## MATERIAL TO PROCESS
★ ★ ★ ★

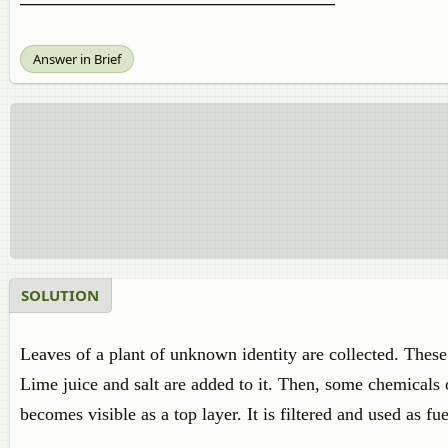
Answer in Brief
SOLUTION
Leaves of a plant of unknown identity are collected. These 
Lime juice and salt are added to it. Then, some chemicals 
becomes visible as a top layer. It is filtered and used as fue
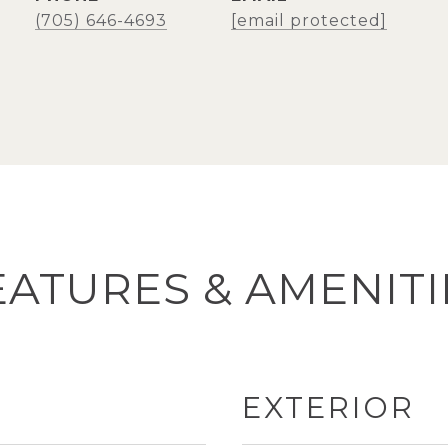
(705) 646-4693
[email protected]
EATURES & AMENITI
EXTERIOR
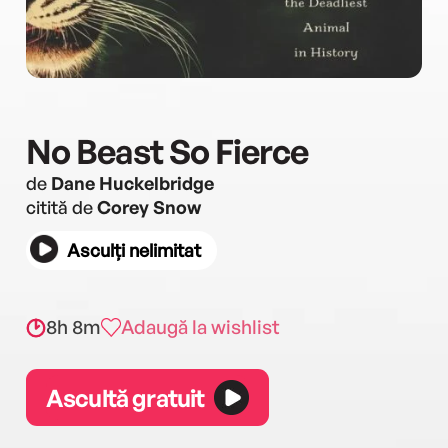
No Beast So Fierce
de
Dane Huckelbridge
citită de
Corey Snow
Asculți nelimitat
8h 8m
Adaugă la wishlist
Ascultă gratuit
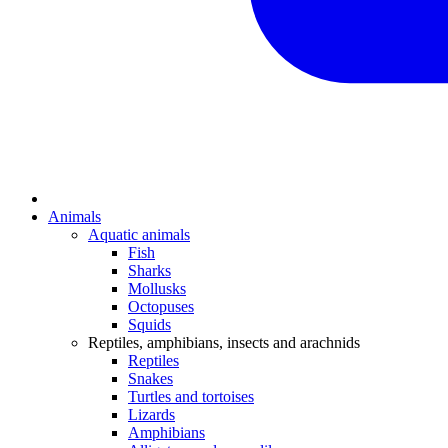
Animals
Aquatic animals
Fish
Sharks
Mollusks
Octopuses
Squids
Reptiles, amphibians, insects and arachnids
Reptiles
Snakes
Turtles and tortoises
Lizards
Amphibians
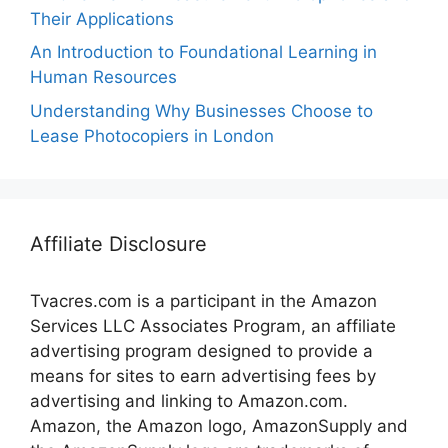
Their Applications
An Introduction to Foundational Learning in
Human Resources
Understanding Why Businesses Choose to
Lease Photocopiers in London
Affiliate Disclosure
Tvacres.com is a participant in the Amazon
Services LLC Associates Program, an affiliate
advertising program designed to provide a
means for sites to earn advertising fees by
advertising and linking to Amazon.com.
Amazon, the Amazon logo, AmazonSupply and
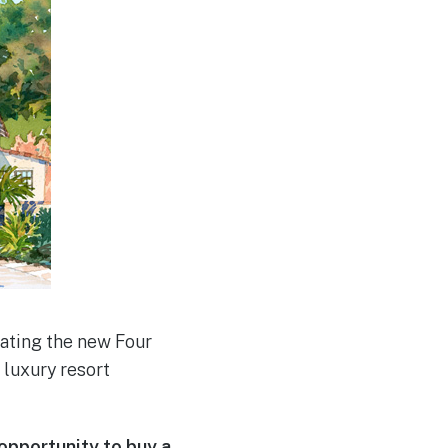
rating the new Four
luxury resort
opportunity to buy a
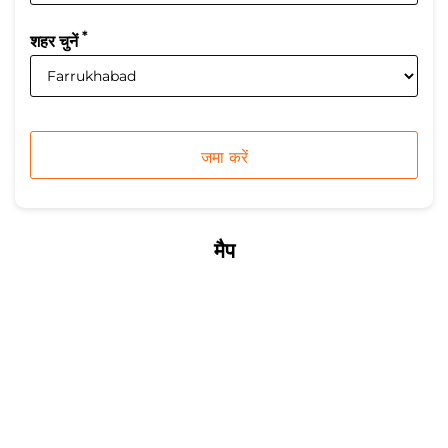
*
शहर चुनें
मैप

★ ★ ★ ★

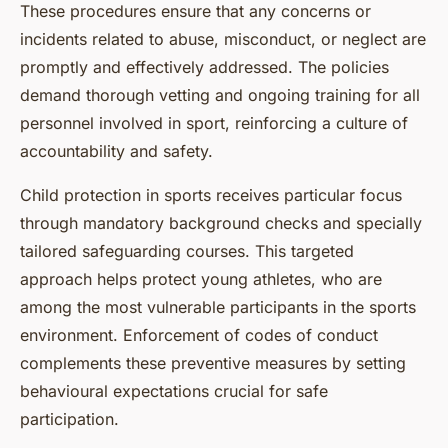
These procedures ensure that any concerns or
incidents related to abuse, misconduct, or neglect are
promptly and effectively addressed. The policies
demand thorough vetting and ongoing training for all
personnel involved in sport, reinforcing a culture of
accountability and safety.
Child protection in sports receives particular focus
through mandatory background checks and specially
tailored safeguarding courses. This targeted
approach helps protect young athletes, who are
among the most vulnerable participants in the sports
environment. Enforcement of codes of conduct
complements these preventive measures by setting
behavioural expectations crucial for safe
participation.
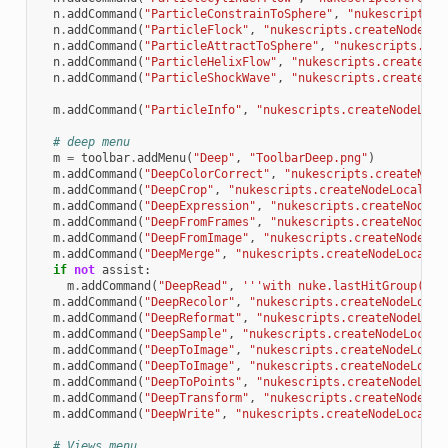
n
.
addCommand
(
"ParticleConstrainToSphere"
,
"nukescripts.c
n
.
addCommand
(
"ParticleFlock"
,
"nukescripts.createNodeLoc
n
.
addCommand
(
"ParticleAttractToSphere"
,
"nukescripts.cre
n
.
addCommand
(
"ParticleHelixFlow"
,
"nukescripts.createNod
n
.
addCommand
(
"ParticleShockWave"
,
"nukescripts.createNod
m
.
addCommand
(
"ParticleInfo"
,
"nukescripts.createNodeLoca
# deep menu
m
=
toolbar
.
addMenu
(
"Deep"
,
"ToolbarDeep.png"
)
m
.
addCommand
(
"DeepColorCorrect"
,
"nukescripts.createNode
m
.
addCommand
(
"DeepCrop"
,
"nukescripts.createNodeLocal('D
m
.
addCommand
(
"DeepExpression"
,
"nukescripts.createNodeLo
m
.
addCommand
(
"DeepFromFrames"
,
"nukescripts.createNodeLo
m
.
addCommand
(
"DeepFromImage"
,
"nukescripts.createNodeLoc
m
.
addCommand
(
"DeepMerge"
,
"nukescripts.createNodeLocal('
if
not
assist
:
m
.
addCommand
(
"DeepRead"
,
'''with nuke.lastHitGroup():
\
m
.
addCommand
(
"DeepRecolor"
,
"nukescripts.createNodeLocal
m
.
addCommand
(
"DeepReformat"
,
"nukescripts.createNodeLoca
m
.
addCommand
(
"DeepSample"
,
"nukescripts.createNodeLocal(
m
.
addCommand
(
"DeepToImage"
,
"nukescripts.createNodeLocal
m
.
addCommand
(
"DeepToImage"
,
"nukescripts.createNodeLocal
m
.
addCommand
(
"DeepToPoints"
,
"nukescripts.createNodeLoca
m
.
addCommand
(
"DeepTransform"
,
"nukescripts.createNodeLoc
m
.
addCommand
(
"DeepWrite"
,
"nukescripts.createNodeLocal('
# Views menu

★ ★ ★ ★

## YOUR ASSIGNMENT
Return each line from the material that includes the string "sports".

## REPLY
Child protection in sports receives particular focus
among the most vulnerable participants in the sports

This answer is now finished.